How has an increasingly digital world shaped and influenced typography? How will futuristic technologies like virtual reality affect the written text? Has the earthshaking Covid-19 pandemic impacted the way brands speak through their fonts?

Monotype’s recently released type trends report for 2021 explores these questions and more. Peppered with case studies, it casts an interesting lens on the way brands are using fonts to communicate and empathise with a current event or reality. Subtle changes in the way a font is used can humanize a brand.

For instance, during the pandemic, as the world hurtled into a digital world, there was a need for brands to connect physically with consumers and give a semblance of an offline relationship. Gucci found that by using a wobbly handwriting text. Return to hand in fact is a powerful trend according to Monotype Studio.

“Fonts are very powerful subliminal cues,” says Ajay Gehlaut, CCO and MD Publicis Worldwide India. People may not know why they are affected emotionally by certain brand communication, but the font plays a role, he says.

In a way type faces are the first view of a brand for consumers. Hence, they are super important. And that’s why, points Prathap Suthan, CCO and Managing Partner, Bang in the Middle, many brands today invest in a bespoke typeface that is uniquely theirs. Think Apple, for instance.

The way brands in India use fonts has come a long way from the time when he started out in advertising, back in the mid 80s, says Suthan. At that time there was a big Letraset book that advertising agencies had. For creative campaigns, you drew inspiration leafing through global magazines, especially fashion magazines, and then picked up the font book and chose the typeface that came closest to the one you liked. “Nobody was well versed in typography, and the thinking that one font could belong exclusively to a company was not there.”

Contrast it today, when despite the existence of more than 1,50,000 commercial fonts, companies see merit in investing in their own fonts, commissioning font foundaries to create one for them. Even if choosing a font from a licensed pool, they shape it to their persona with a set of defined, rigid rules on usage. And you cannot deviate from the rule book.

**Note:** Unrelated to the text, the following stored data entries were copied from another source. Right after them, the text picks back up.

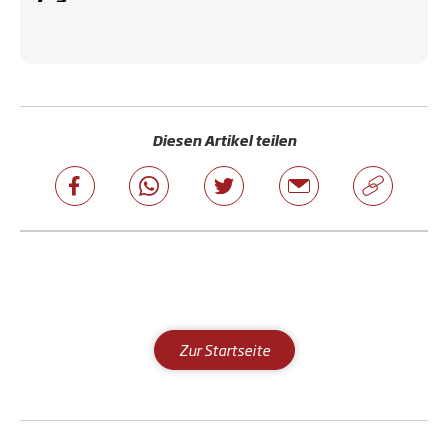
Diesen Artikel teilen
Zur Startseite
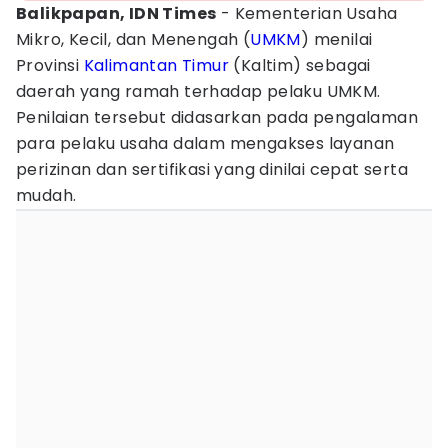
Balikpapan, IDN Times
- Kementerian Usaha
Mikro, Kecil, dan Menengah (
UMKM
) menilai
Provinsi
Kalimantan Timur
(Kaltim) sebagai
daerah yang ramah terhadap pelaku UMKM.
Penilaian tersebut didasarkan pada pengalaman
para pelaku usaha dalam mengakses layanan
perizinan dan sertifikasi yang dinilai cepat serta
mudah.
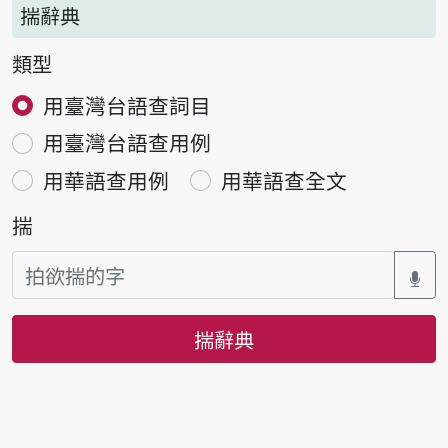
揣辭典
類型
用臺灣台語查詞目
用臺灣台語查用例
用華語查用例
用華語查全文
揣
揣辭典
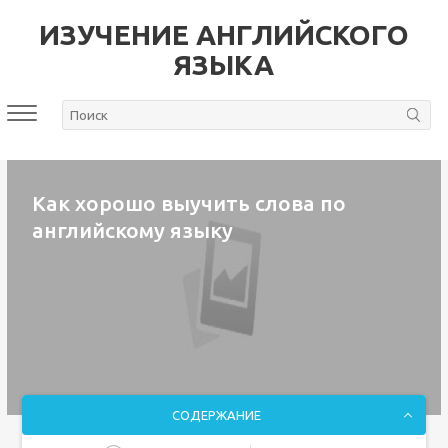
ИЗУЧЕНИЕ АНГЛИЙСКОГО
ЯЗЫКА
Как хорошо выучить слова по
английскому языку
СОДЕРЖАНИЕ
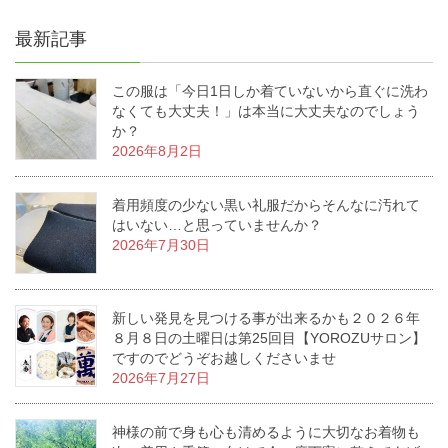
最新記事
この服は「今日1日しか着ていないから直ぐに洗わ
なくても大丈夫！」は本当に大丈夫なのでしょう
か？
2026年8月2日
着用頻度の少ない黒い礼服だからそんなに汚れて
はいない…と思っていませんか？
2026年7月30日
新しい発見を見つける事が出来るかも２０２６年
８月８日の土曜日は第25回目【YOROZUサロン】
ですのでどうぞお越しくださいませ
2026年7月27日
神様の前で身も心も清めるように大切なお着物も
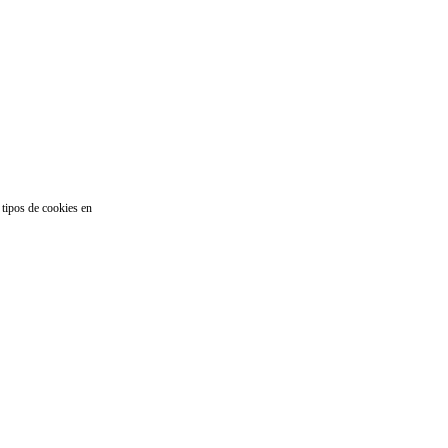
 tipos de cookies en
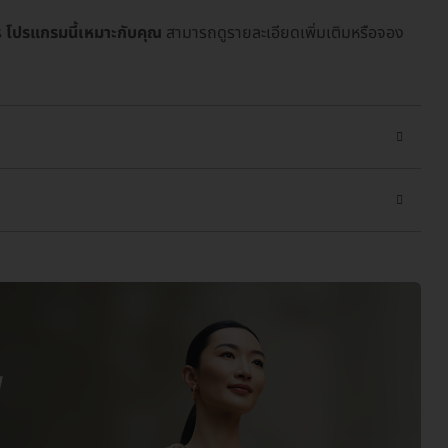
ร
โปรแกรมนี้เหมาะกับคุณ
สามารถดูรายละเอียดเพิ่มเติมหรือจอง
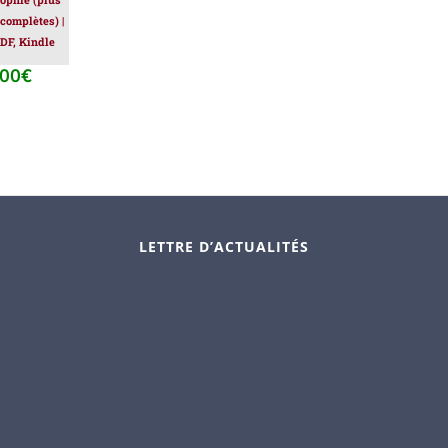
 complètes) |
DF, Kindle
.00
€
Le
prix
al
actuel
 :
est :
.00€.
39.00€.
LETTRE D’ACTUALITÉS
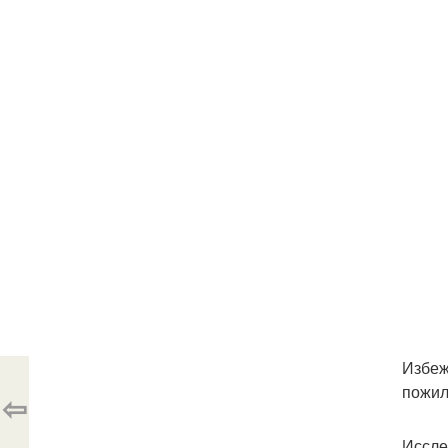
Избеж
пожил
⇦
Иссле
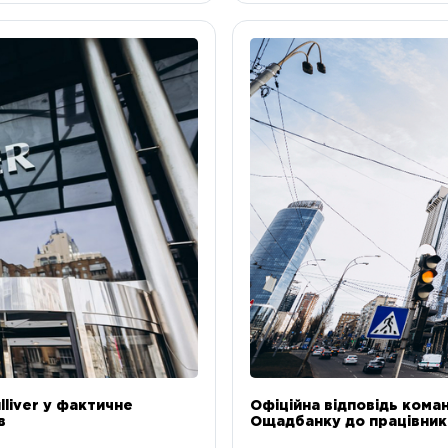
liver у фактичне
Офіційна відповідь коман
в
Ощадбанку до працівникі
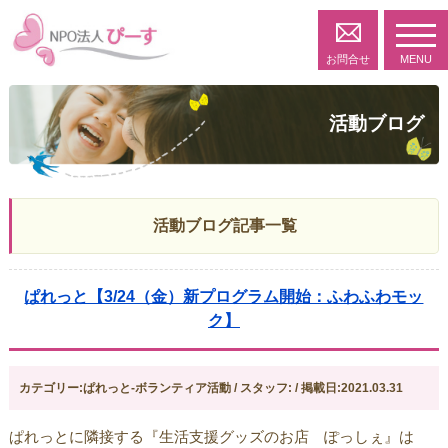
toggl
navig
お問合せ
MENU
活動ブログ
活動ブログ記事一覧
ぱれっと【3/24（金）新プログラム開始：ふわふわモッ
ク】
カテゴリー:ぱれっと-ボランティア活動 / スタッフ: / 掲載日:2021.03.31
ぱれっとに隣接する『生活支援グッズのお店 ぽっしぇ』は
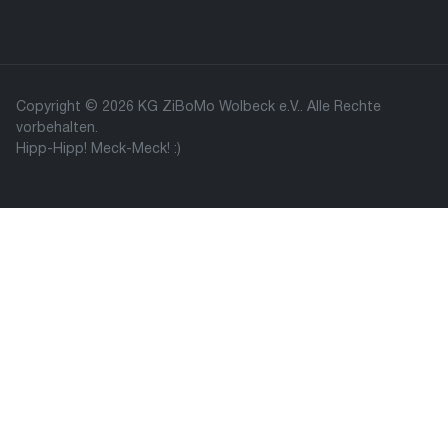
Copyright © 2026 KG ZiBoMo Wolbeck e.V.. Alle Rechte
vorbehalten.
Hipp-Hipp! Meck-Meck! :)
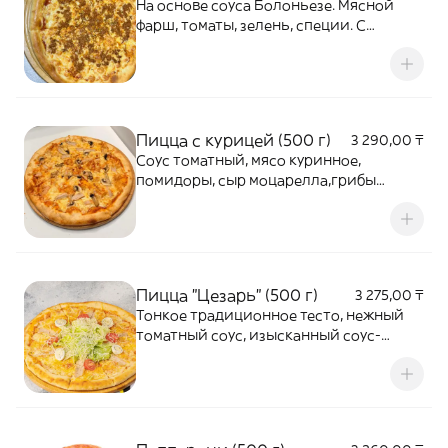
На основе соуса Болоньезе. Мясной
фарш, томаты, зелень, специи. С
восхитительным сыром Моцарелла!
Гениально просто и вкусно.
Пицца с курицей (500 г)
3 290,00 ₸
Соус томатный, мясо куринное,
помидоры, сыр моцарелла,грибы
шампиньоны, смесь итальянских трав.
Пицца "Цезарь" (500 г)
3 275,00 ₸
Тонкое традиционное тесто, нежный
томатный соус, изысканный соус-
цезарь, отборный свежий салат
айсберг, сочная куриная грудка,
нежный, таящий во рту, сыр
моцарелла,сочные спелые помидорки
«черри» и неповторимый сыр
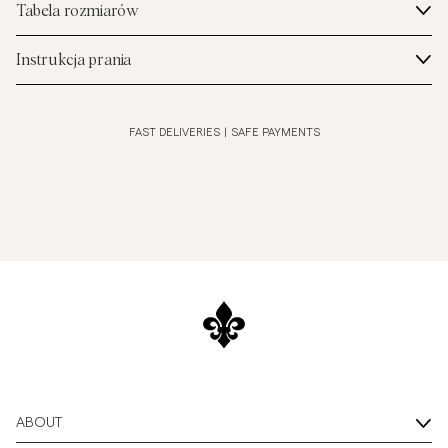
Tabela rozmiarów
Instrukcja prania
FAST DELIVERIES
|
SAFE PAYMENTS
ABOUT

However, 2020 with its explosion of digital communication between companies and consumers, and the way it has changed people’s emotions, may see brands adapting their fonts as they seek to bring more empathy in their messaging. At least, that’s the impression one gets listening to a webinar by Monotype Studio’s typeface designer Charles Nix and Phil Garnham on the trends dominating 2021. Here is a gist of it:

Variable fonts

Look around and you will see how creative professionals have been experimenting with uneven sizing to communicate something out of the box. As the Monotype designers explain, there is a new dynamism in text thanks to variable fonts that make words stretch and shrink, speed up and slow down. An example of this is Studio Dumbar’s work on screens in railway station platforms displaying names of cities. They employed motion graphics to display the name of the city – the A is screaming bold and fat, the M slightly smaller, the T is thin and long and so on and suddenly they all move with the A becoming thin. It is absolutely quirky and mesmerizing. The motion graphics was created keeping in mind that people today have short attention spans, especially when they are on the move.

Virtual is Reality

Do backgrounds matter? What happens in an alternative reality universe where fonts have to hang in space, may pop up in the middle of a road as you gaze into a world through a Hololens or an Oculus Rift? For brands, that may be entering an augmented reality universe, this is food for thought. Pokémon Go has already explored type behavior in immersive experiences. Digital company Scout24 too has experimented with breakthrough movements in an immersive reality environment.

Touchable types

When the digital era began, what worked on print did not necessarily work on the web. And so geometric sans serifs fonts — like humanist sans serif, gotham, vision — saw spiraling usage. However, according to the designers at Monotype, brands are now turning away from the over tidiness of geometric sans serifs and putting calligraphic flourishes and warmer notes into their fonts. They are cultivating contrasts through rounded edges. An example is the logo of language app duolingo.

Hand is back

There is a gravitation towards handmade and handcrafted, in a bid to build a more human connect in an increasingly digital world. In a Covid-traumatised world, people are seeking the familiar. Apart from the Gucci example cited earlier, take the lettering used by The Oatley Company, which embraces imperfection.

Bold and big

Bold and brash letters maximize a brand’s presence as it spells brand confidence. However, brands that have successfully gone bold also do so with a tech minimalist feel. An example is Twitch.

Measured austerity

From pizza to publishing, under-designed fonts are in vogue. There is a defiant embrace of non design with punkish elements.

While these trends are absolutely fascinating, it is not easy for a brand to follow a fad. Continuity has to be maintained after all. Can you think of Nike in a font other than Futura?

However, Suthan says, the brand voice represented by the font may remain the same, but the tone can be changed. “When I am reciting poetry, or shouting at somebody, or making a presentation, my voice remains mine – it is the same,” he points out. However, the way I speak changes – from soft tone, to harsh, to businesslike, he explains. Just like that the brand font can remain same but subtle changes in expressions can be made by employing all caps, shadow, and so on.